By Christie Goode

Over the past two weeks, A Rocha staff have been grieving. We’ve been held, swaying in the tension between grief and gratitude, sorrow and goodness.
On the evening of Wednesday April 6, after a three-year journey with liver cancer, Rob Des Cotes passed away, passed through, to be with our Father in heaven.
Rob has been part of the A Rocha journey in Canada from the very start. Back in the early 2000s when founders Markku and Leah Kostamo were getting A Rocha Canada off the ground, they attended Capilano Community Church, where Rob was a pastor. Soon after, his wife Ruth joined A Rocha as our environmental educator. Later, he and Ruth hosted the first prayer meeting about whether to launch A Rocha’s first environmental centre. And through the years Rob was a regular confidante and encourager, regularly phoning Markku, just to see how things were going.
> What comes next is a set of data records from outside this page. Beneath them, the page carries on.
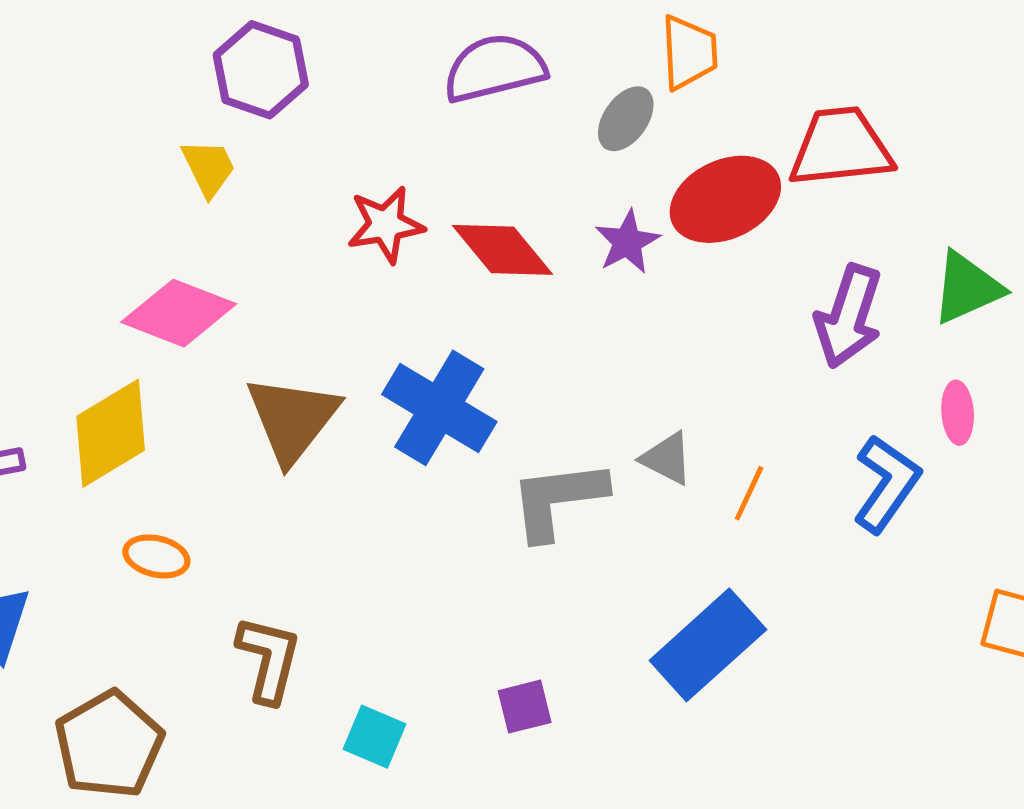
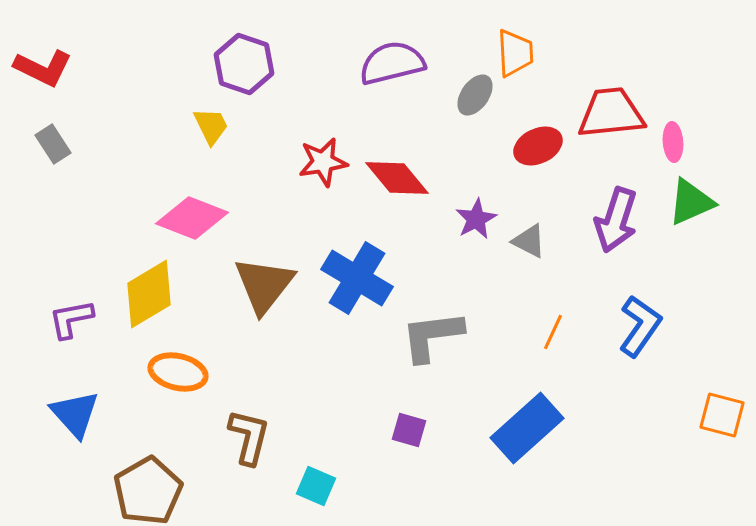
red ellipse: (725, 199) -> (538, 146), size x0.7
purple star: (627, 242) -> (476, 219), moved
pink ellipse: (958, 413) -> (673, 142), moved
gray triangle: (667, 458) -> (529, 241), moved
orange ellipse: (156, 556) -> (178, 372), size x1.4
purple square: (525, 707) -> (409, 430), moved, turned 30

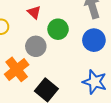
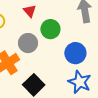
blue circle: (94, 40) -> (75, 53), moved

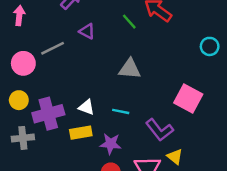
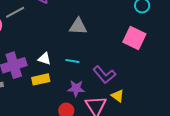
pink square: (188, 99) -> (134, 38), moved
purple star: (111, 144) -> (76, 88), moved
In 2012, Rob and Ruth moved to the Brooksdale Environmental Centre in South Surrey. Since then he has been a peaceful, attentive, listening presence. Morning prayers, music nights, worship services and daily rhythms at Brooksdale have all been better, because of Rob’s participation.
So on the morning of Thursday April 7, as privileged newcomer, I sat with about 30 of my A Rocha colleagues in the Brooksdale guesthouse. We spent hours, telling each other how we felt. Tears, openly streaming down all of our faces, for hours, as we shared stories of what Rob meant to us.
Henri Nouwen once wrote that resurrection begins in the grief of those who love the deceased. Certainly something powerful and deeply good was released in each of us that Thursday morning. Something about Rob’s being, his character, his Way of Life, his way of seeking the Father’s voice – somehow it was amplified in our grief. We felt it all more strongly than if he had preached it to us himself. Our grieving, our sadness, revealed Rob’s impact on us, like a spotlight, pointing to all the good things he had sowed in us through years of conversations, years of co-journeying.
Rob had a special ministry to us, and to thousands, really, who knew him through church circles, Regent circles, or Imago Dei. He recognized that we – all of us – are persons made in the image of God, for a merged life with God. For decades, he opened his life for God to use him to pray and teach and preach that message.
Henri Nouwen has a wonderful line that goes like this: “You and I would dance for joy were we to know truly that we become the bread that will multiply itself in the giving. You and I would no longer fear death, but would live toward it as the culmination of our desire to make all of ourselves a gift to others.”
I don’t know if Rob ever read these lines of Nouwen’s, but I saw their truth become flesh among us this week. Rob’s life has been bread to us, and it is being multiplied now that it is fully and completely given. I have seen that every time we cry, every time we fondly tell a story, every time we comment on our gratitude for Rob’s presence in our life – his nourishment is released yet again.
Thank you, Rob, for your deep, deep impact on the culture of A Rocha in its first fourteen years of life. Your gifts and prayers are now baked into our DNA. We pray that what you have given to us will be released again and again in the years to come, to nourish others, as we remember you.